Net Percentage of Other Domestic Banks Tightening Loan Covenants for Large and Middle-Market Firms
SUBLPDCILTLOTHNQ • Economic Data from Federal Reserve Economic Data (FRED)
Latest Value
7.50
Year-over-Year Change
15.38%
Date Range
4/1/1990 - 7/1/2025
Summary
Tracks the percentage of domestic banks tightening loan covenants for large and middle-market firms. Provides critical insight into credit market conditions and lending standards.
Analysis & Context
This economic indicator provides valuable insights into current market conditions and economic trends. The data is updated regularly by the Federal Reserve and represents one of the most reliable sources for economic analysis.
Understanding this metric helps economists, policymakers, and investors make informed decisions about economic conditions and future trends. The interactive chart above allows you to explore historical patterns and identify key trends over time.
About This Dataset
This indicator measures banks' willingness to impose stricter lending terms for corporate borrowers. It reflects overall credit market sentiment and potential economic constraints.
Methodology
Calculated through quarterly bank lending survey of domestic financial institutions.
Historical Context
Used by policymakers to assess credit market health and potential economic constraints.
Key Facts
- Indicates tightening or loosening of bank lending standards
- Quarterly measurement of bank lending practices
- Reflects potential economic pressure on businesses
FAQs
Q: What do loan covenant changes indicate?
A: Changes reflect banks' risk perception and overall economic conditions. Tightening suggests increased caution in lending.
Q: How often is this data updated?
A: Typically updated quarterly through Federal Reserve bank lending surveys.
Q: Why do banks tighten loan covenants?
A: Banks tighten covenants during economic uncertainty to manage potential credit risks and protect their investments.
Q: How do loan covenant changes impact businesses?

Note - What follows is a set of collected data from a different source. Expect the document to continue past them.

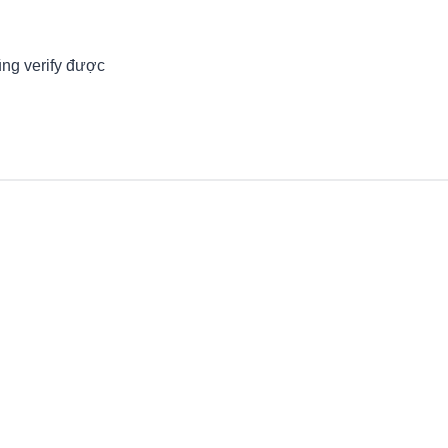
ũng verify được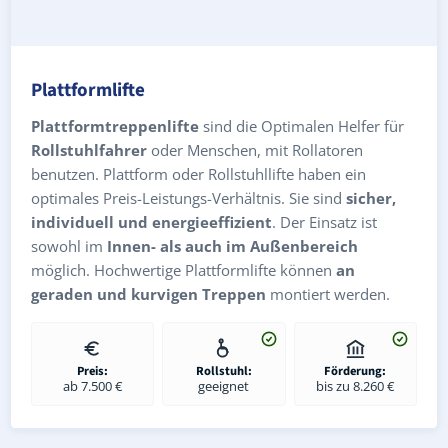
Plattformlifte
Plattformtreppenlifte
sind die Optimalen Helfer für
Rollstuhlfahrer
oder Menschen, mit Rollatoren
benutzen. Plattform oder Rollstuhllifte haben ein
optimales Preis-Leistungs-Verhältnis. Sie sind
sicher,
individuell und energieeffizient
. Der Einsatz ist
sowohl im
Innen- als auch im Außenbereich
möglich. Hochwertige Plattformlifte können
an
geraden und kurvigen Treppen
montiert werden.
Preis:
Rollstuhl:
Förderung:
ab 7.500 €
geeignet
bis zu 8.260 €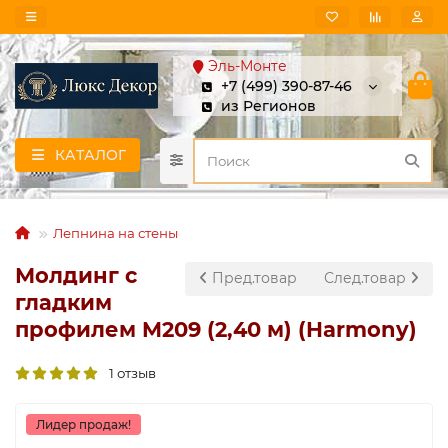
Эль-Монте
+7 (499) 390-87-46
из Регионов
КАТАЛОГ
Лепнина на стены
Молдинг с
Пред.товар
След.товар
гладким
профилем M209 (2,40 м) (Harmony)
1 отзыв
Лидер продаж!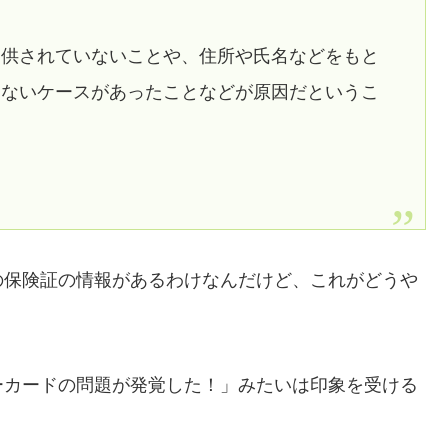
提供されていないことや、住所や氏名などをもと
しないケースがあったことなどが原因だというこ
の保険証の情報があるわけなんだけど、これがどうや
ーカードの問題が発覚した！」みたいは印象を受ける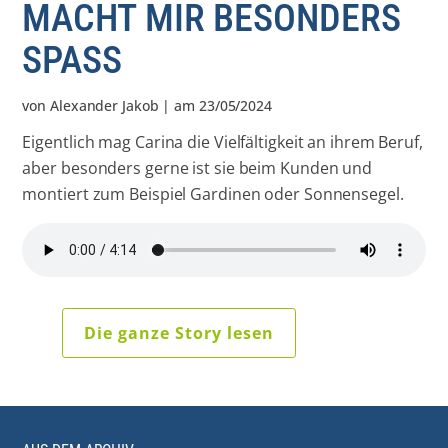
MACHT MIR BESONDERS
SPASS
von
Alexander Jakob
| am
23/05/2024
Eigentlich mag Carina die Vielfältigkeit an ihrem Beruf,
aber besonders gerne ist sie beim Kunden und
montiert zum Beispiel Gardinen oder Sonnensegel.
Die ganze Story lesen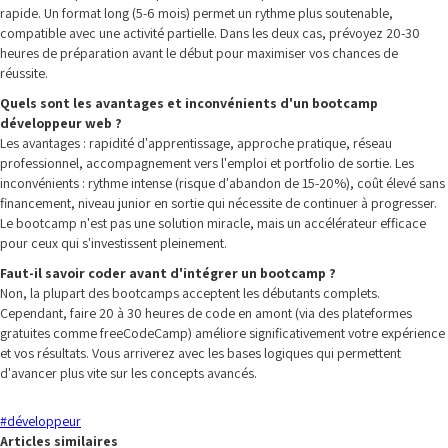
rapide. Un format long (5-6 mois) permet un rythme plus soutenable,
compatible avec une activité partielle. Dans les deux cas, prévoyez 20-30
heures de préparation avant le début pour maximiser vos chances de
réussite.
Quels sont les avantages et inconvénients d'un bootcamp
développeur web ?
Les avantages : rapidité d'apprentissage, approche pratique, réseau
professionnel, accompagnement vers l'emploi et portfolio de sortie. Les
inconvénients : rythme intense (risque d'abandon de 15-20%), coût élevé sans
financement, niveau junior en sortie qui nécessite de continuer à progresser.
Le bootcamp n'est pas une solution miracle, mais un accélérateur efficace
pour ceux qui s'investissent pleinement.
Faut-il savoir coder avant d'intégrer un bootcamp ?
Non, la plupart des bootcamps acceptent les débutants complets.
Cependant, faire 20 à 30 heures de code en amont (via des plateformes
gratuites comme freeCodeCamp) améliore significativement votre expérience
et vos résultats. Vous arriverez avec les bases logiques qui permettent
d'avancer plus vite sur les concepts avancés.
#
développeur
Articles similaires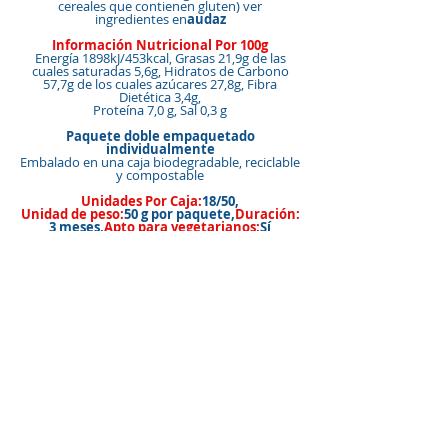
cereales que contienen gluten) ver
ingredientes en
audaz
Información Nutricional Por 100g
Energía 1898kJ/453kcal, Grasas 21,9g de las
cuales saturadas 5,6g, Hidratos de Carbono
57,7g de los cuales azúcares 27,8g, Fibra
Dietética 3,4g,
Proteína 7,0 g, Sal 0,3 g
Paquete doble empaquetado
individualmente
Embalado en una caja biodegradable, reciclable
y compostable
Unidades Por Caja:
18/50,
Unidad de peso:
50 g por paquete,
Duración:
3 meses,
Apto para vegetarianos:
Sí
Este producto está hecho en una fábrica
libre de nueces.
&amp;lt;&amp;lt; Volver a Productos
&amp;lt; Volver
Siguiente &amp;gt;
VOLVER ARRIBA
Nuestras marcas
Cómo comprar nuestros productos
Miembros del
Contáctenos/Encué
equipo
ntrenos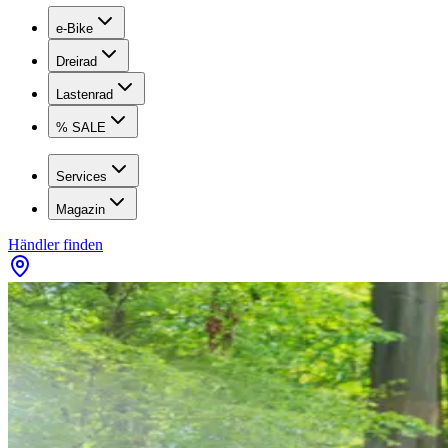
e-Bike
Dreirad
Lastenrad
% SALE
Services
Magazin
Händler finden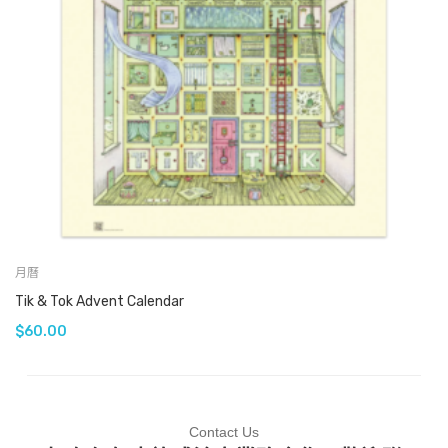
月曆
Tik & Tok Advent Calendar
$
60.00
Contact Us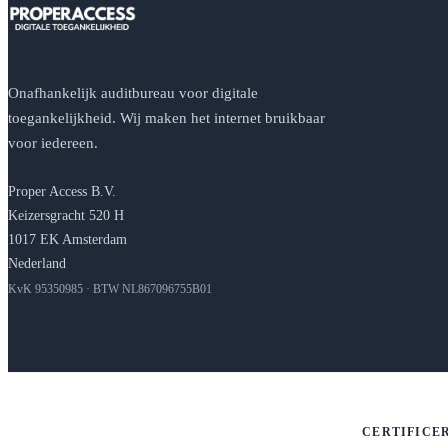
Onafhankelijk auditbureau voor digitale
toegankelijkheid. Wij maken het internet bruikbaar
voor iedereen.
Proper Access B.V.
Keizersgracht 520 H
1017 EK Amsterdam
Nederland
KvK 95350985 · BTW NL867096755B01
CERTIFICE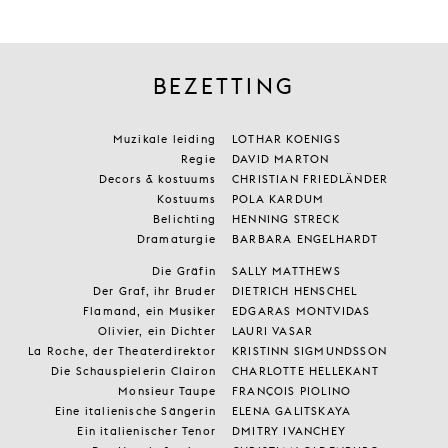
BEZETTING
Muzikale leiding
LOTHAR KOENIGS
Regie
DAVID MARTON
Decors & kostuums
CHRISTIAN FRIEDLÄNDER
Kostuums
POLA KARDUM
Belichting
HENNING STRECK
Dramaturgie
BARBARA ENGELHARDT
Die Gräfin
SALLY MATTHEWS
Der Graf, ihr Bruder
DIETRICH HENSCHEL
Flamand, ein Musiker
EDGARAS MONTVIDAS
Olivier, ein Dichter
LAURI VASAR
La Roche, der Theaterdirektor
KRISTINN SIGMUNDSSON
Die Schauspielerin Clairon
CHARLOTTE HELLEKANT
Monsieur Taupe
FRANÇOIS PIOLINO
Eine italienische Sängerin
ELENA GALITSKAYA
Ein italienischer Tenor
DMITRY IVANCHEY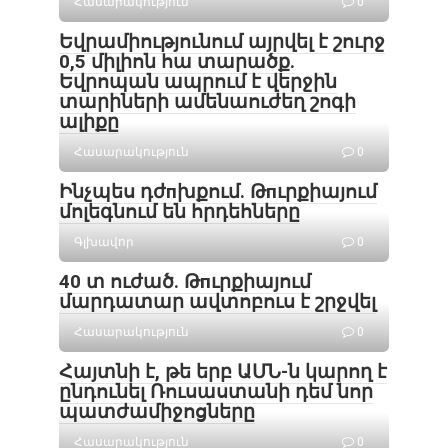
Հասարակություն
0
Եվրամիությունում այրվել է շուրջ
0,5 միլիոն հա տարածք․
Եվրոպան ապրում է վերջին
տարիների ամենաուժեղ շոգի
ալիքը
Հասարակություն
0
Ինչպես դժпխքում. Թпւրքիայում
մոլեգնում են հրդեհները
Գլխավոր
0
40 տ ուժած. Թпւրքիայում
մարդատար ավտոբուս է շրջվել
Հասարակություն
0
Հայտնի է, թե երբ ԱՄՆ-ն կարող է
ընդունել Ռուսաստանի դեմ նոր
պատժամիջոցները
Հասարակություն
0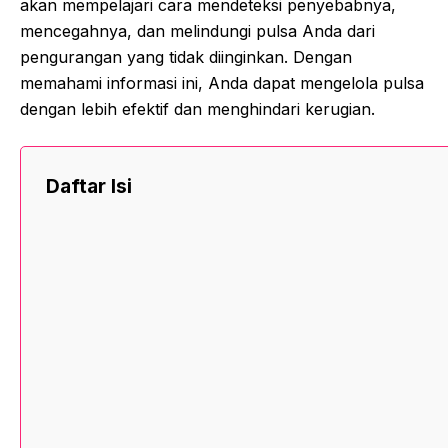
akan mempelajari cara mendeteksi penyebabnya,
mencegahnya, dan melindungi pulsa Anda dari
pengurangan yang tidak diinginkan. Dengan
memahami informasi ini, Anda dapat mengelola pulsa
dengan lebih efektif dan menghindari kerugian.
Daftar Isi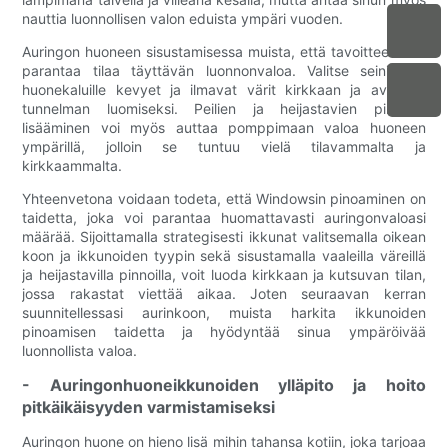
nauttia luonnollisen valon eduista ympäri vuoden.
Auringon huoneen sisustamisessa muista, että tavoitteena on
parantaa tilaa täyttävän luonnonvaloa. Valitse seinille ja
huonekaluille kevyet ja ilmavat värit kirkkaan ja avoimen
tunnelman luomiseksi. Peilien ja heijastavien pintojen
lisääminen voi myös auttaa pomppimaan valoa huoneen
ympärillä, jolloin se tuntuu vielä tilavammalta ja
kirkkaammalta.
Yhteenvetona voidaan todeta, että Windowsin pinoaminen on
taidetta, joka voi parantaa huomattavasti auringonvaloasi
määrää. Sijoittamalla strategisesti ikkunat valitsemalla oikean
koon ja ikkunoiden tyypin sekä sisustamalla vaaleilla väreillä
ja heijastavilla pinnoilla, voit luoda kirkkaan ja kutsuvan tilan,
jossa rakastat viettää aikaa. Joten seuraavan kerran
suunnitellessasi aurinkoon, muista harkita ikkunoiden
pinoamisen taidetta ja hyödyntää sinua ympäröivää
luonnollista valoa.
- Auringonhuoneikkunoiden ylläpito ja hoito
pitkäikäisyyden varmistamiseksi
Auringon huone on hieno lisä mihin tahansa kotiin, joka tarjoaa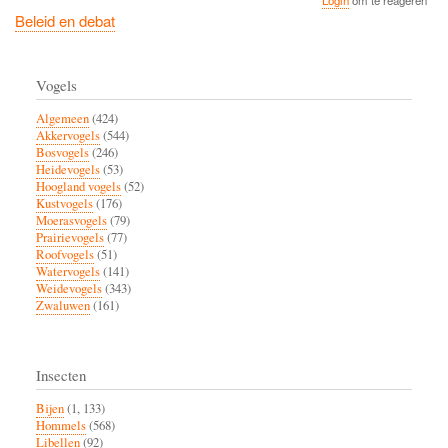
Beleid en debat
Vogels
Algemeen
(424)
Akkervogels
(544)
Bosvogels
(246)
Heidevogels
(53)
Hoogland vogels
(52)
Kustvogels
(176)
Moerasvogels
(79)
Prairievogels
(77)
Roofvogels
(51)
Watervogels
(141)
Weidevogels
(343)
Zwaluwen
(161)
Insecten
Bijen
(1, 133)
Hommels
(568)
Libellen
(92)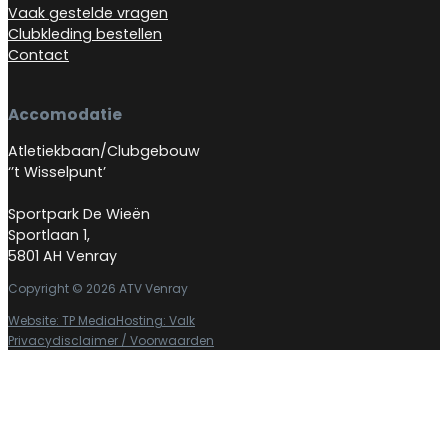
Vaak gestelde vragen
Clubkleding bestellen
Contact
Accomodatie
Atletiekbaan/Clubgebouw
‘’t Wisselpunt’
Sportpark De Wieën
Sportlaan 1,
5801 AH Venray
Copyright © 2026 ATV Venray
Website: TP Media
Hosting: Valk
Privacydisclaimer / Voorwaarden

A: Tighter covenants can make borrowing more difficult and expensive for companies, potentially slowing economic growth.
Q: What makes this indicator important?
A: It provides early signals of potential credit market stress and economic challenges.
Related Trends
Number of Other Domestic Banks That Tightened and Reported That Less Favorable Economic Outlook Was Not an Important Reason
SUBLPDCIRTONOTHNQ
Net Percentage of Other Domestic Banks Tightening Standards for Commercial Real Estate Loans Secured by Nonfarm Nonresidential Structures
SUBLPDRCSNOTHNQ
Number of Domestic Banks That Eased and Reported That Reduced Concerns About the Effects of Legislative Changes, Supervisory Actions, or Changes in Accounting Standards Was a Somewhat Important Reason
SUBLPDCIREESNQ
Number of Large Domestic Banks That Reported Weaker Commercial and Industrial Loan Demand and Reported That Decreased Customer Inventory Financing Needs Was a Somewhat Important Reason
SUBLPDCIRWISLGNQ
Number of Large Domestic Banks That Reported Weaker Commercial and Industrial Loan Demand and Reported That Decreased Customer Inventory Financing Needs Was a Very Important Reason
SUBLPDCIRWIVLGNQ
Number of Large Domestic Banks That Eased and Reported That More Aggressive Competition From Other Banks or Nonbank Lenders Was Not an Important Reason
SUBLPDCIREANLGNQ
Citation
U.S. Federal Reserve, Net Percentage of Other Domestic Banks Tightening Loan Covenants (SUBLPDCILTLOTHNQ), retrieved from FRED.